Here’s a first (Ja)TaHoKu, which I made to prepare for the Logic Masters. Mostly an exercise in the interaction between the Tapa rules and the equal number of cells per row/column/region; that part seems to have potential as a Tapa variation. Would you have thought that even without rooms, the one Tapa clue implies that the mirrored cell has to be shaded?
Rules Place numbers from 1 to 4 into some cells, such that each row, column and region contains each number exactly once. Clues within the grid are Tapa clues; the numbered cells form a valid Tapa solution with respect to these. Clues along the bottom and right edges are skyscraper clues.
I´m not sure, but have that (Ja)Ta(Ho)Ku just one solution? If yes, then I’m surprised! If no, still incredible puzzle :-).
Yes, pretty sure it’s correct.
I found this out some years ago when playing around with Hungarian Tapa. A valid Tapa wall with the same number of cells in every row and colums is already very restricted and there are only a few grid sizes and number of tapa cells that work well together. You can try my Hungarian Tapa in the puzzle portal. If I remember correctly the Tapa part is already unique if you use ? instead of the clue numbers and its surprising how you get uniqueness in parts of the grid far away from every clue just by connectivity. And thats wirhout regions.

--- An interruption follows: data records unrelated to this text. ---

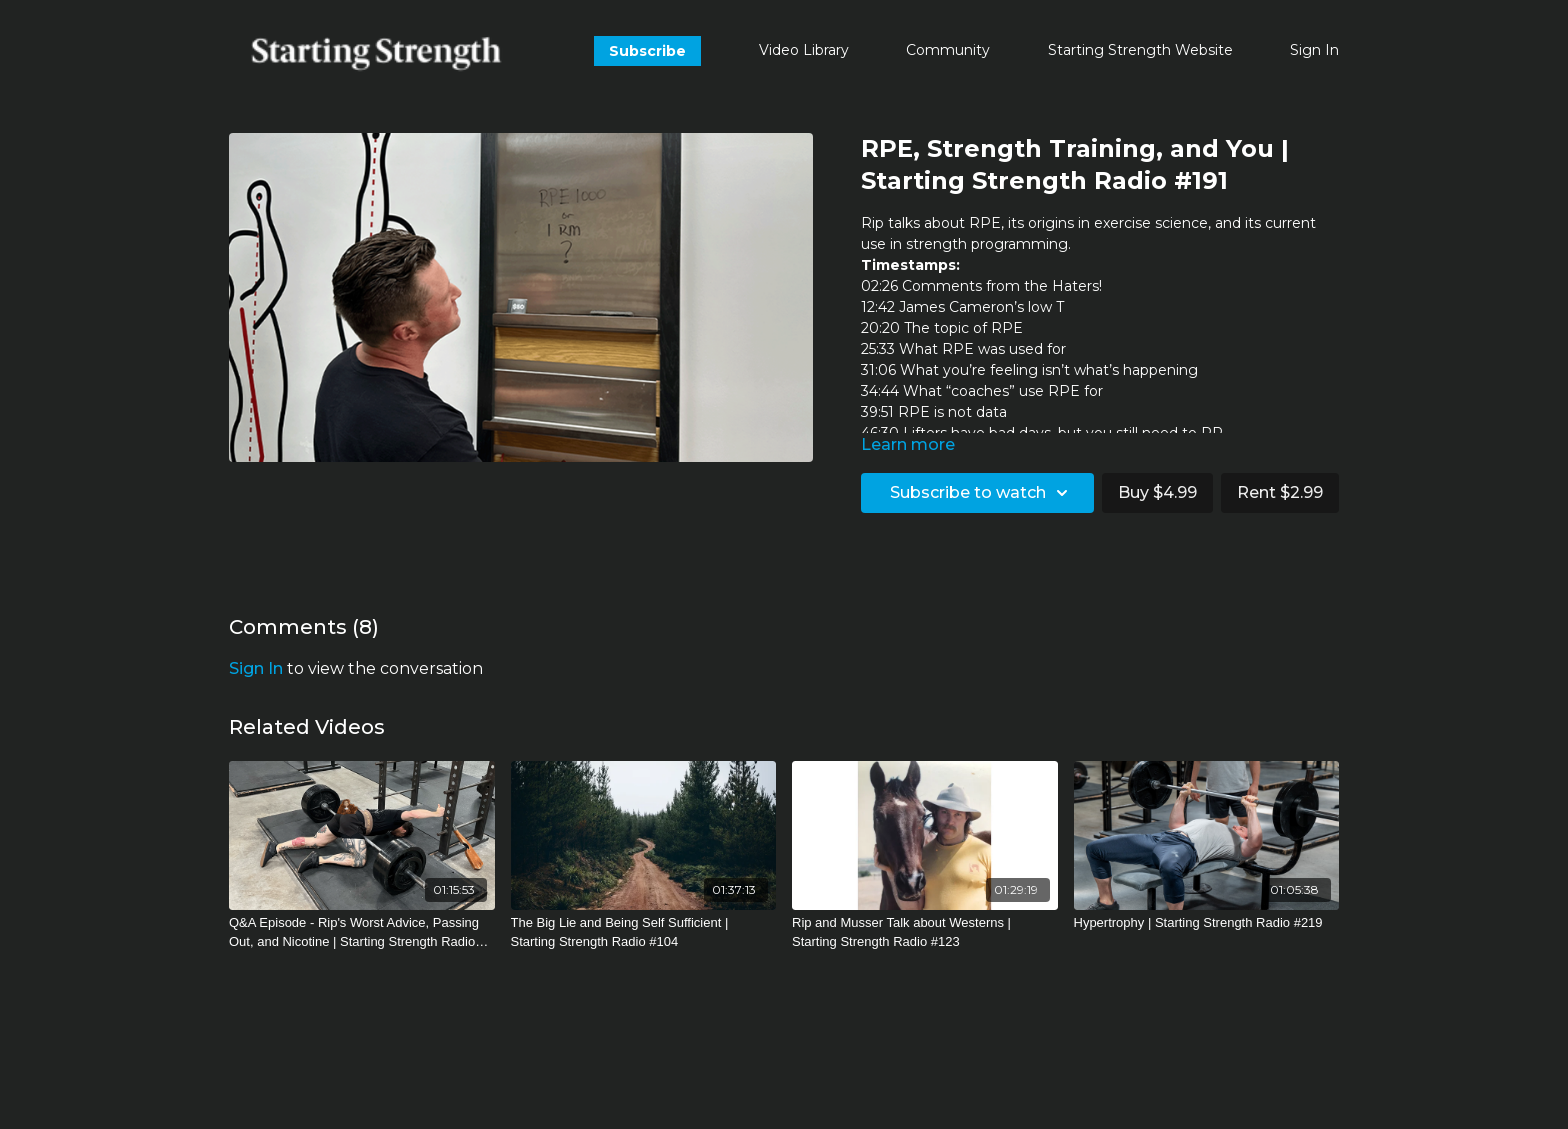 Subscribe (647, 51)
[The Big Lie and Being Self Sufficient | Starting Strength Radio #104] (644, 932)
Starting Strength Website (1140, 50)
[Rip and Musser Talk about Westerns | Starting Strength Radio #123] (925, 932)
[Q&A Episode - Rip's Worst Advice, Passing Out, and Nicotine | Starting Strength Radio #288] (362, 932)
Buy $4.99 (1157, 492)
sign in (256, 668)
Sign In (1314, 50)
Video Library (804, 50)
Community (948, 50)
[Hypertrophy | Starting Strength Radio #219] (1207, 923)
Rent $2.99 (1280, 492)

Ah yes, i remember solving that one, http://www.logic-masters.de/Raetselportal/Raetsel/zeigen.php?id=0001SG. The restrictions get a little less bad when the grid size grows. 9×9 with 5 shaded cells per row seems a lot easier to work with than this size.
Actually, it seems that the Tapa is already unique with just the one clue and the “4 shaded cells per row/column” restriction. No rooms required.